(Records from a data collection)

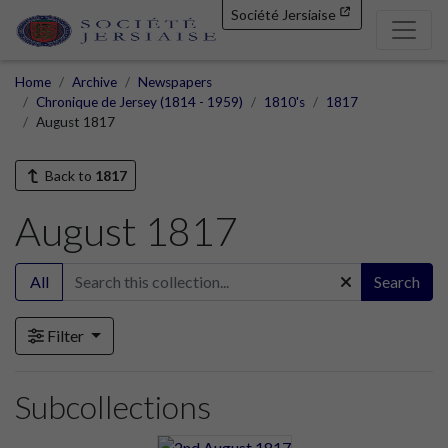
Société Jersiaise
Home
Archive
Newspapers
Chronique de Jersey (1814 - 1959)
1810's
1817
August 1817
Back to
1817
August 1817
All
Search
Filter
Subcollections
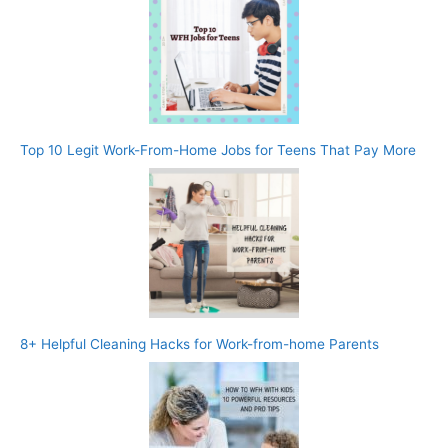
Top 10 Legit Work-From-Home Jobs for Teens That Pay More
8+ Helpful Cleaning Hacks for Work-from-home Parents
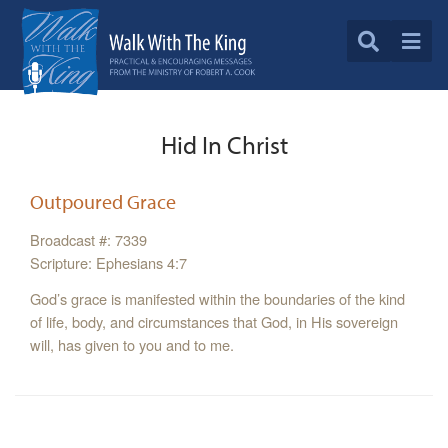
Hid In Christ
Outpoured Grace
Broadcast #: 7339
Scripture: Ephesians 4:7
God’s grace is manifested within the boundaries of the kind
of life, body, and circumstances that God, in His sovereign
will, has given to you and to me.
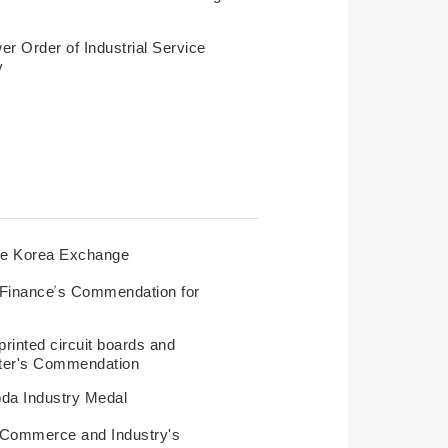
r Order of Industrial Service
y
he Korea Exchange
f Finance’s Commendation for
rinted circuit boards and
ster's Commendation
da Industry Medal
f Commerce and Industry's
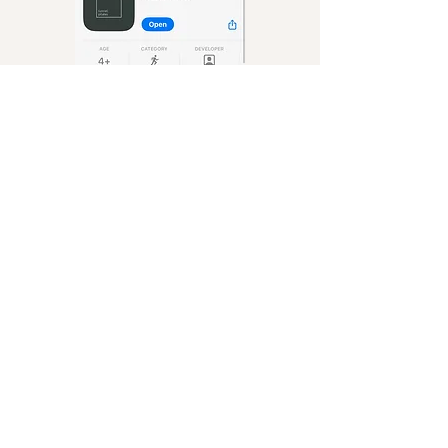
Terms & Conditions
First-Time Client Info
Download our App
Privacy Policy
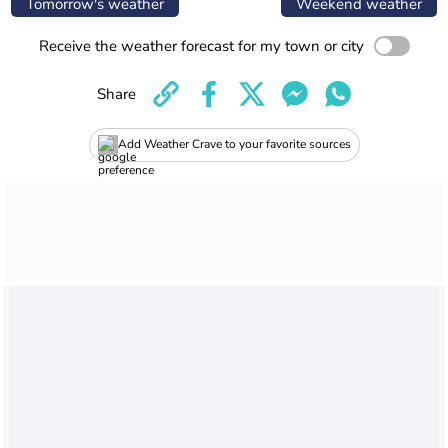
Tomorrow's weather
Weekend weather
Receive the weather forecast for my town or city
Share
Add Weather Crave to your favorite sources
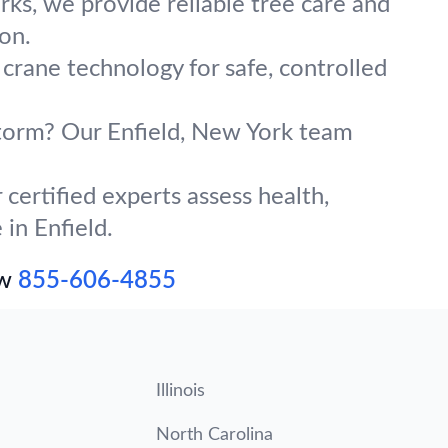
ks, we provide reliable tree care and
on.
 crane technology for safe, controlled
 storm? Our Enfield, New York team
certified experts assess health,
 in Enfield.
ow
855-606-4855
Illinois
North Carolina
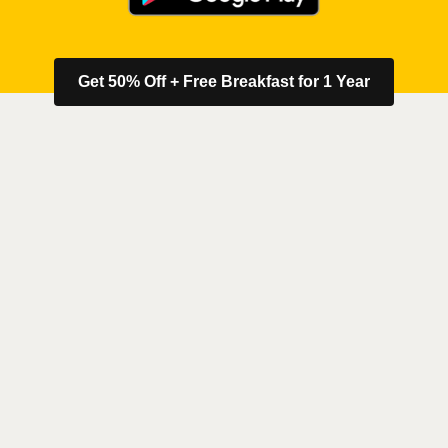
Get 50% Off + Free Breakfast for 1 Year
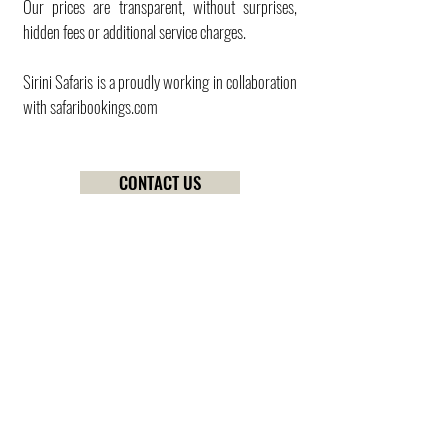
Our prices are transparent, without surprises,
hidden fees or additional service charges.
Sirini Safaris is a proudly working in collaboration
with
safaribookings.com
CONTACT US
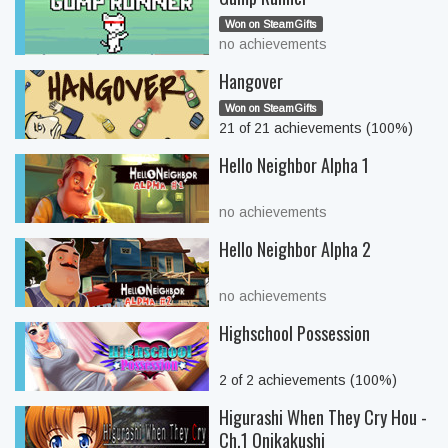
Won on SteamGifts
no achievements
Hangover
Won on SteamGifts
21 of 21 achievements (100%)
Hello Neighbor Alpha 1
no achievements
Hello Neighbor Alpha 2
no achievements
Highschool Possession
2 of 2 achievements (100%)
Higurashi When They Cry Hou -
Ch.1 Onikakushi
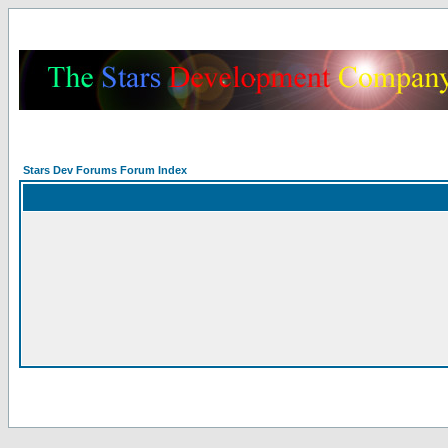
Stars Dev Forums Forum Index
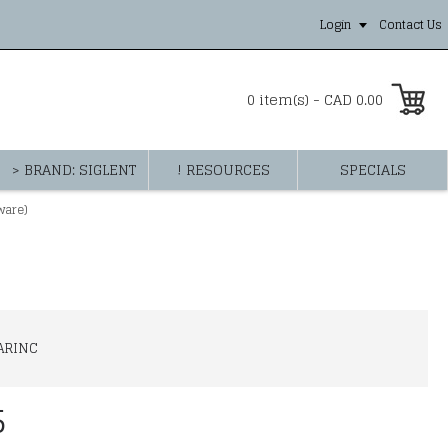
Login
Contact Us
0 item(s) - CAD 0.00
> BRAND: SIGLENT
! RESOURCES
SPECIALS
ware)
ARINC
5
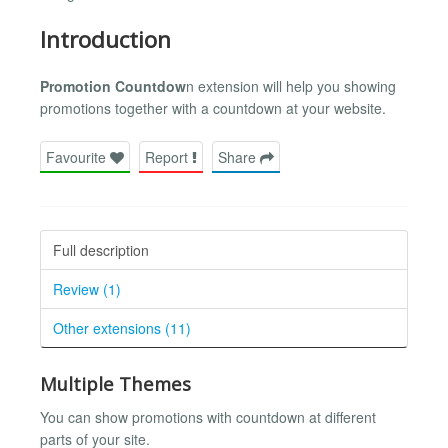
Introduction
Promotion Countdow
n extension will help you showing
promotions together with a countdown at your website.
Favourite
Report
Share
Full description
Review (1)
Other extensions (11)
Multiple Themes
You can show promotions with countdown at different
parts of your site.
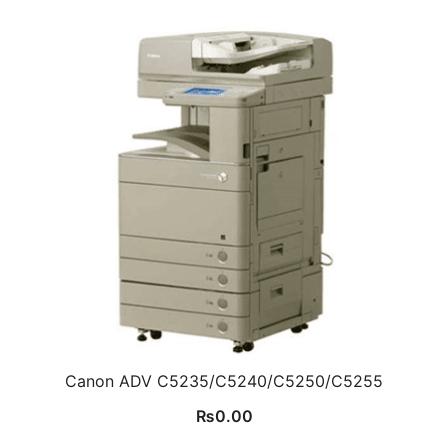
Canon ADV C5235/C5240/C5250/C5255
₨
0.00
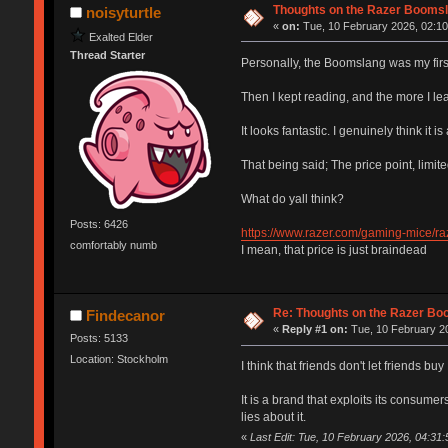
Thoughts on the Razer Boomsl
noisyturtle
«
on:
Tue, 10 February 2026, 02:10
Exalted Elder
Thread Starter
Personally, the Boomslang was my firs
Then I kept reading, and the more I le
It looks fantastic. I genuinely think it 
That being said; The price point, limi
What do yall think?
Posts: 6426
https://www.razer.com/gaming-mice/ra
comfortably numb
I mean, that price is just braindead
Re: Thoughts on the Razer Bo
Findecanor
«
Reply #1 on:
Tue, 10 February 20
Posts: 5133
Location: Stockholm
I think that friends don't let friends buy
It is a brand that exploits its consume
lies about it.
«
Last Edit: Tue, 10 February 2026, 04:31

▶ Exercise goal:
Search the records for the string "promotions" and, wherever a line contains it, please copy that line.

▶ Task answer:
promotions together with a countdown at your website.
You can show promotions with countdown at different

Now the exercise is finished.